So as you may have noticed we are getting the whole state here and map it to props, where we can destructure our values…

const Teams = ({ state: { teams }, onAddTeams }) => {}

… and we also define our own prop onAddTeams which is a function for dispatching our addTeams action.

With those values, now our Teams component finally looks like a working one because it has the properties required to render teams.

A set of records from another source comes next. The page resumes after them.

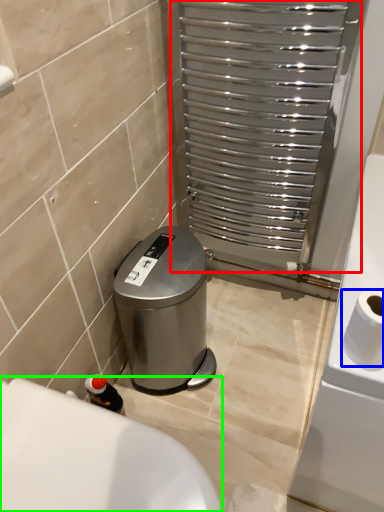 Question: Based on their relative distances, which object is farther from screen door (highlighted by a red box)? Choose from toilet paper (highlighted by a blue box) and bath (highlighted by a green box).

Choices:
 (A) toilet paper
 (B) bath

Answer: (B) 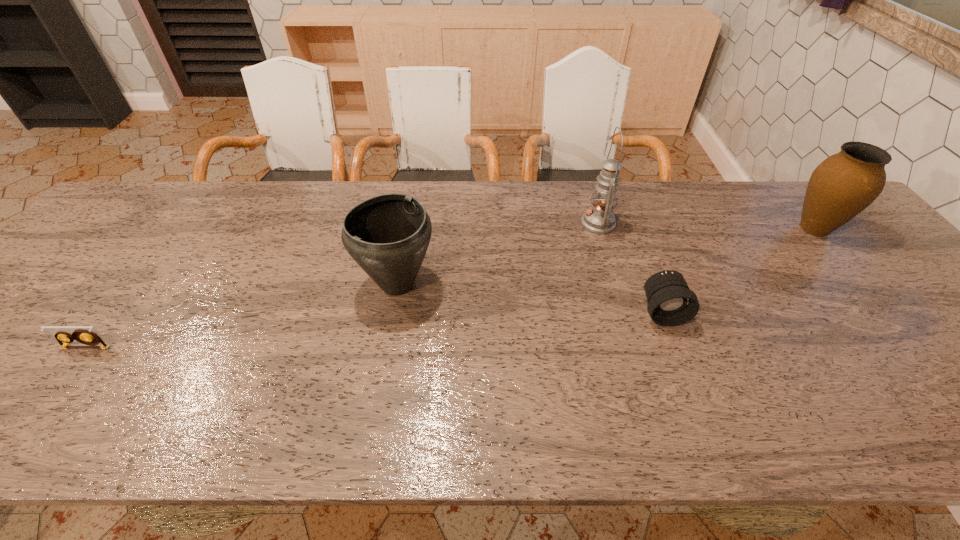 Locate an element on the screen. This screenshot has height=540, width=960. oil lamp is located at coordinates (599, 219).

At what (x,y) coordinates should I click in order to perform the action: click on the rightmost object. Please return your answer as a coordinate pair (x, y). The image size is (960, 540). Looking at the image, I should click on (843, 185).

Identify the location of the farther urn. The width and height of the screenshot is (960, 540). (843, 185).

Identify the location of the fourth object from right to left. (388, 235).

In order to click on the left urn in this screenshot , I will do `click(388, 235)`.

Identify the location of the fourth tallest object. The height and width of the screenshot is (540, 960). (670, 301).

You are a GUI agent. You are given a task and a screenshot of the screen. Output one action in this format:
    pyautogui.click(x=<x>, y=<y>)
    Task: Click on the nearest object
    This screenshot has width=960, height=540.
    Given the screenshot: What is the action you would take?
    pyautogui.click(x=82, y=335)

In order to click on the shortest object in this screenshot , I will do `click(82, 335)`.

This screenshot has height=540, width=960. Identify the location of vacant space located 0.060m on the left of the oil lamp. (561, 223).

The image size is (960, 540). Identify the location of free space located 0.100m on the left of the farther urn. (753, 229). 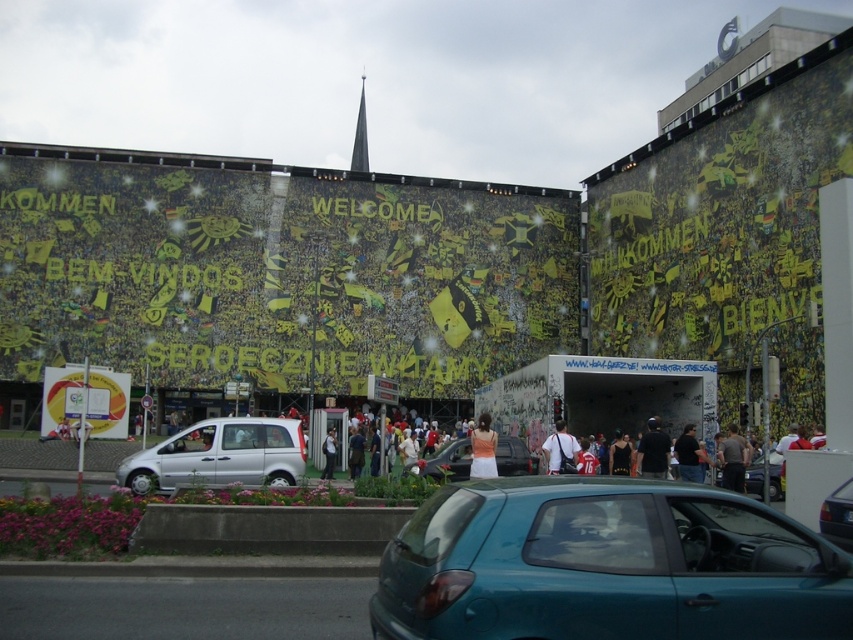 You are a photographer trying to capture the vibrant colors of the matte orange dress at center in the urban mural scene. Where exactly should you position your camera to ensure the dress is in the frame?

The matte orange dress at center is located at point (450, 461), so position your camera to focus on that coordinate to capture it.

You are a photographer standing in the middle of the urban scene. You notice both the matte orange dress at center and the white fabric backpack at center. Which object is positioned to the right of the other?

The matte orange dress at center is to the right of the white fabric backpack at center.

You are standing in the middle of the vibrant urban scene with the murals. You see two points marked on the wall. Which point, point (212, 458) or point (776, 492), is closer to you?

Point (212, 458) is closer to the viewer than point (776, 492). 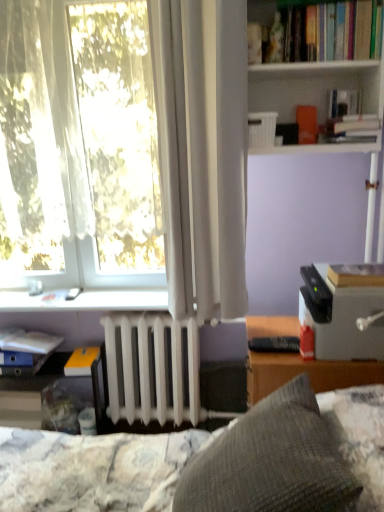 Question: Is white plastic window sill at lower left thinner than black plastic remote control at lower center?

Choices:
 (A) yes
 (B) no

Answer: (B)

Question: Is black plastic remote control at lower center surrounded by white plastic window sill at lower left?

Choices:
 (A) yes
 (B) no

Answer: (B)

Question: From a real-world perspective, is white plastic window sill at lower left positioned under black plastic remote control at lower center based on gravity?

Choices:
 (A) yes
 (B) no

Answer: (B)

Question: Is white plastic window sill at lower left outside black plastic remote control at lower center?

Choices:
 (A) no
 (B) yes

Answer: (B)

Question: Is white plastic window sill at lower left to the right of black plastic remote control at lower center from the viewer's perspective?

Choices:
 (A) no
 (B) yes

Answer: (A)

Question: Do you think black plastic remote control at lower center is within translucent plastic shelf at lower left, which appears as the second shelf when viewed from the front, or outside of it?

Choices:
 (A) outside
 (B) inside

Answer: (A)

Question: In terms of size, does black plastic remote control at lower center appear bigger or smaller than translucent plastic shelf at lower left, which is the first shelf in bottom-to-top order?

The same operation will connect our single Team component to handle click function and fire proper action as well as Statistics component to display all fixtures whenever they appear in store:

Team
const Team = ({ team, state: {current}, onTeamSelect }) => {

[...]

const mapStateToProps = state => ({ state });

const mapDispatchToProps = dispatch => ({
    onTeamSelect: teamId => dispatch(setCurrentTeam(teamId)),
});

export default connect(mapStateToProps, mapDispatchToProps)(Team);
Statistics
const Statistics = ({ state: { teams, current }, onAddTeamStats }) => {

[...]

const mapStateToProps = state => ({ state });

const mapDispatchToProps = dispatch => ({
    onAddTeamStats: (stats, id) => dispatch(addTeamStats(stats, id)),
});

export default connect(mapStateToProps, mapDispatchToProps)(Statistics);

From this point, all our components are connected to the store and talk to it. For each of them, we mapped the state from Redux to component props as well as a custom function to dispatch an action. All we have to do now is to provide some data to render them and see results.

API Connection

There are many libraries out there (like Axios) that may help you build the best request, but I used plain JS fetch as it’s enough for our purpose. To keep all things clear and consistent, create a new folder in your project src in place of the helpers’ functionality:

├── src
│   ├── services
│   │   ├── apiConnection
│   │   │   └── index.js

I decided to use a free football API provided by football-data.org. They require authentication by the X-Auth-Token header. You can receive your token by email after filling in some form information (a quick sign-up).

export const apiConnection = async (endpoint = '') => {
    return await fetch(`https://api.football-data.org/v2/${endpoint}`, {
        method: 'GET',
        headers: {
            'X-Auth-Token': process.env.REACT_APP_API_KEY,
        },
    })
        .then(r => {
            if (!r.ok) {
                throw Error(`${r.statusText}`);
            }
            return r.json();
        })
        .catch(error => {
            throw Error(`${error}`);
        });
};

So we’ve built a base helper to handle API connection. It takes only one param as an endpoint because it will be different for every component.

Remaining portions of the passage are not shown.